# Tabular Data and Python Data Structures

### Data Types


There are lots of different types of data in the world, and Python groups that data into several categories.

**Boolean** (`bool`)**:** 
- Any data which can be expressed as either `True` or `False`.
- Used when comparing two values. For example, if you enter `10 > 9`, Python will return `True`.

**String** (`str`)**:**

- Data that involves text — either letters, numbers, or special characters. 
- Strings are enclosed in either single- or double-quotation marks: `"string-1"` or `'string-2'`.

**Numeric** (`int`, `float`, `complex`)**:**

- Data that can be expressed numerically.
- An integer, or `int`, is a whole number, positive or negative, without decimals, of unlimited length:  `123`.
- A floating-point number, or `float`, is a number, positive or negative, containing one or more decimals: `123.01`.
- A complex number, or `complex`, are imaginary numbers, designated by a `j`: `(3 + 6j)`.

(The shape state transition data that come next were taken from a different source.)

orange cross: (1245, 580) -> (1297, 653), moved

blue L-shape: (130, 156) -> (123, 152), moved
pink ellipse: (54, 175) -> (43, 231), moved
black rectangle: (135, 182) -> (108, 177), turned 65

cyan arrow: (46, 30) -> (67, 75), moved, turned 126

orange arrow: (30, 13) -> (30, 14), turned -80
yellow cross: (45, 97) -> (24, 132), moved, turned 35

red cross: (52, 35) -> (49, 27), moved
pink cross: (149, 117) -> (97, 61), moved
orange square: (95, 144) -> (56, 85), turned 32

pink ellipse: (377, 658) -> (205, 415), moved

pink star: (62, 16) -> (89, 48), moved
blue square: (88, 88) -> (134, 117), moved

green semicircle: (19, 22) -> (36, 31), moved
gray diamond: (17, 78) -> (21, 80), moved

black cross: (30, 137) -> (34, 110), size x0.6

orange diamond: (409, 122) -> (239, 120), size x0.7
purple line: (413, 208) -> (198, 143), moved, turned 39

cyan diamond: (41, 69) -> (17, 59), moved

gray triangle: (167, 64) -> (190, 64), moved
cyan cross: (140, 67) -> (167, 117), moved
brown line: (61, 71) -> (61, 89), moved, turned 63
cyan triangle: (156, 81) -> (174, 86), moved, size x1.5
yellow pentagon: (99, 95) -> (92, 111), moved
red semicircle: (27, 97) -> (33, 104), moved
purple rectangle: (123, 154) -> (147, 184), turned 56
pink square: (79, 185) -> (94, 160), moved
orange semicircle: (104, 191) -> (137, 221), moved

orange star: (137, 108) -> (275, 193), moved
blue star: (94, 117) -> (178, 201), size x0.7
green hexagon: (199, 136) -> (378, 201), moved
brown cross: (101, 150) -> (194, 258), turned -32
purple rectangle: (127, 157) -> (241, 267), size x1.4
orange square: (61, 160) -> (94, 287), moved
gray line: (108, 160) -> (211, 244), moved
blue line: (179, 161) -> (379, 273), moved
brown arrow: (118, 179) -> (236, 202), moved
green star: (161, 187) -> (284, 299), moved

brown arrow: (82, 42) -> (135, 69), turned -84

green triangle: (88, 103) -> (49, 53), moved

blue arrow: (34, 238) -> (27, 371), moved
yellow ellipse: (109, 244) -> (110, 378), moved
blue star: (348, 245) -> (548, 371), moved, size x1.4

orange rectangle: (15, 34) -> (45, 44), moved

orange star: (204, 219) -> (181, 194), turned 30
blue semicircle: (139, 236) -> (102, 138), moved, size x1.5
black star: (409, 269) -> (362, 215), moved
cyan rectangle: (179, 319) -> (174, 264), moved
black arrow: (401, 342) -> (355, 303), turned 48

**Sequence** (`list`, `tuple`, `set`)**:**

- Data that is a collection of discrete items.
- A `list` is collection that is ordered and changeable. It's designated using square brackets `[]`, and items can be of different data types: `["red", 1, 1.03, 1]`.
- A `tuple` is a collection which is ordered and unchangeable. It's designated using parentheses `()`: `("red", 1, 1.03, 1)`.
- A `set` is a collection which is unordered, unchangeable, and does not permit duplicate items. It's designated using curly brackets `{}`: `{"red", 1, 1.03}`.

**Mapping** (`dict`)**:** 
- Dictionaries store data in *key-value* pairs. They're designated using curly brackets `{}`, like a `set`, but notice that keys and values are associated with each other using a colon `:`. Each pair is separated from the next using a comma `,`.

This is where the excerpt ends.